Lately we’ve been steadily teaching Thomas to share. After all, learning to share is arguably one of the most important social skills one can possess. Not sharing in grade school will usually result with you sitting alone on the playground, watching all the other kids play while you pick your nose. Similarly, not sharing in adulthood may result with you sitting alone at a bar, watching the other adults play while you pick your nose. Needless to say, we don’t want Thomas picking his nose. We want him to learn to share his time, his resources and his affection. Much to my delight he’s really picked up on this sharing concept; especially considering he’s about to turn two. He’ll give hugs at the drop of a hat (any hat) and he is more than willing to share a toy he’s playing with. But lately he’s developed an interesting and somewhat disturbing habit of wanting to share with the TV.

When he’s watching Elmo or Veggie Tales he badly wants to share his sippy cup with the characters on the screen. Stretching out his little arms, cup in hand, he gets this look in his eyes of “please, Elmo, pleeeeeeease have a taste. This is good stuff.” Much to his dismay Elmo never takes the cup. My first instinct as a logical male is to explain to him that it’s a fruitless endeavor to offer his sippy cup to an inanimate object. But to Thomas, Elmo is quite real, quite alive. So I try to put it in terms he’ll understand like, “Oh, Elmo’s not thirsty right now” or “Elmo has his own cup” but I don’t think his two year-old mind grasps it yet. I don’t think he understands that Elmo is in a studio somewhere with a hand stuck up his butt; that hand being attached to a man who’s cashing in on my son’s obsession with a furry red puppet that tells him over and over that he loves him.

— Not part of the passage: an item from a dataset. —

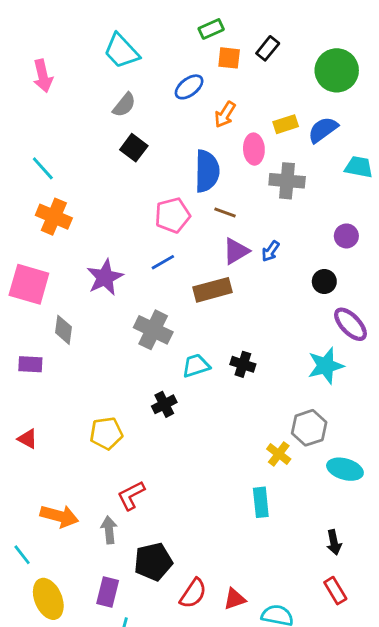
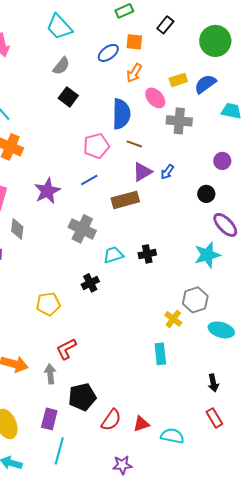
orange square: (229, 58) -> (134, 42), moved
pink ellipse: (254, 149) -> (155, 98), turned -40
black cross: (243, 364) -> (147, 254), turned -30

Or perhaps Thomas is simply making a logical deduction based upon Elmo telling him he loves him: that if 1. Elmo possesses feelings of love then 2. surely he’s an organic life form and 3. as such requires water and food. Either way, I’m hoping Thomas will soon figure out that Elmo’s not real. Yeah, he’ll probably figure that out right around the time he starts believing in Santa. But at least then “Santa” will get an offering of milk and cookies and not a drool-covered, crusty sippy cup filled with 50% apple juice and 50% water.